> **WORK REQUIRED**
Among the records, which lines include "must"? List them.

> **DATA FOR ANALYSIS**

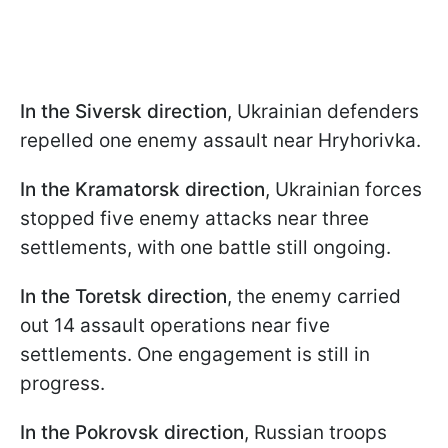
In the Siversk direction
, Ukrainian defenders
repelled one enemy assault near Hryhorivka.
In the Kramatorsk direction
, Ukrainian forces
stopped five enemy attacks near three
settlements, with one battle still ongoing.
In the Toretsk direction
, the enemy carried
out 14 assault operations near five
settlements. One engagement is still in
progress.
In the Pokrovsk direction
, Russian troops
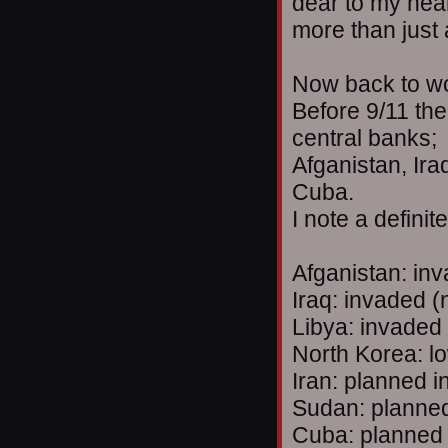
dear to my hea
more than just
Now back to w
Before 9/11 the
central banks;
Afganistan, Ira
Cuba.
I note a definit
Afganistan: in
Iraq: invaded (
Libya: invaded
North Korea: lo
Iran: planned i
Sudan: planned
Cuba: planned 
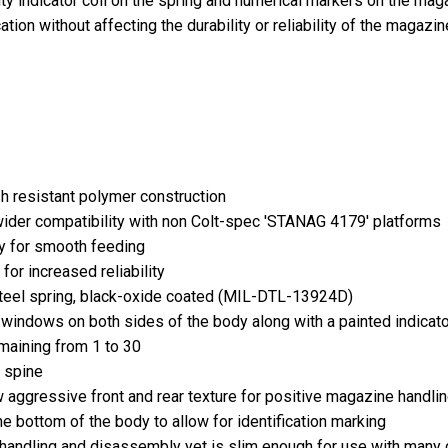
ility indicator coil on the spring and numerical markers on the m
tion without affecting the durability or reliability of the magazin
h resistant polymer construction
ider compatibility with non Colt-spec 'STANAG 4179' platforms
y for smooth feeding
r for increased reliability
steel spring, black-oxide coated (MIL-DTL-13924D)
windows on both sides of the body along with a painted indicato
maining from 1 to 30
e spine
 aggressive front and rear texture for positive magazine handli
he bottom of the body to allow for identification marking
 handling and disassembly yet is slim enough for use with many 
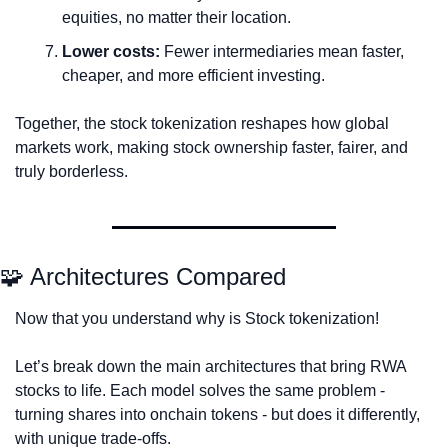
equities, no matter their location.
Lower costs:
 Fewer intermediaries mean faster, 
cheaper, and more efficient investing.
Together, the stock tokenization reshapes how global 
markets work, making stock ownership faster, fairer, and 
truly borderless.
🧩
 Architectures Compared
Now that you understand why is Stock tokenization! 
Let’s break down the main architectures that bring RWA 
stocks to life. Each model solves the same problem - 
turning shares into onchain tokens - but does it differently, 
with unique trade-offs.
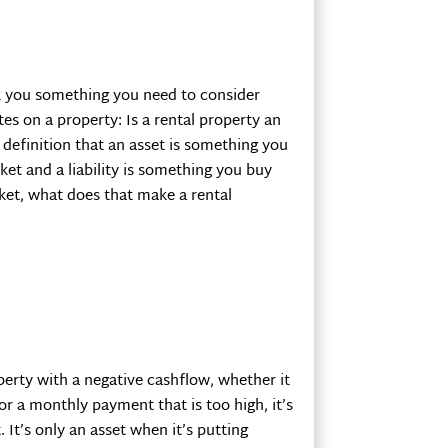
sk you something you need to consider
tes on a property: Is a rental property an
e definition that an asset is something you
et and a liability is something you buy
et, what does that make a rental
perty with a negative cashflow, whether it
or a monthly payment that is too high, it’s
It’s only an asset when it’s putting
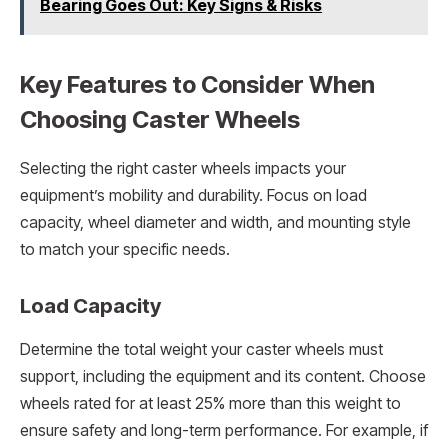
Bearing Goes Out: Key Signs & Risks
Key Features to Consider When
Choosing Caster Wheels
Selecting the right caster wheels impacts your
equipment’s mobility and durability. Focus on load
capacity, wheel diameter and width, and mounting style
to match your specific needs.
Load Capacity
Determine the total weight your caster wheels must
support, including the equipment and its content. Choose
wheels rated for at least 25% more than this weight to
ensure safety and long-term performance. For example, if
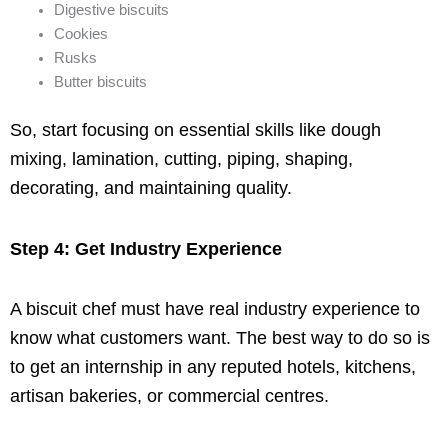
Digestive biscuits
Cookies
Rusks
Butter biscuits
So, start focusing on essential skills like dough
mixing, lamination, cutting, piping, shaping,
decorating, and maintaining quality.
Step 4: Get Industry Experience
A biscuit chef must have real industry experience to
know what customers want. The best way to do so is
to get an internship in any reputed hotels, kitchens,
artisan bakeries, or commercial centres.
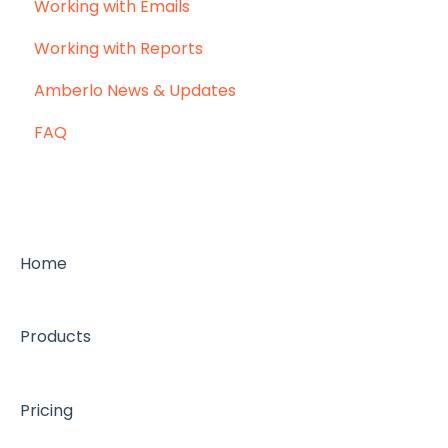
Working with Emails
Working with Reports
Amberlo News & Updates
FAQ
Home
Products
Pricing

> **OUTPUT FOR THIS EXERCISE**
Determine the total weight your caster wheels must
A biscuit chef must have real industry experience to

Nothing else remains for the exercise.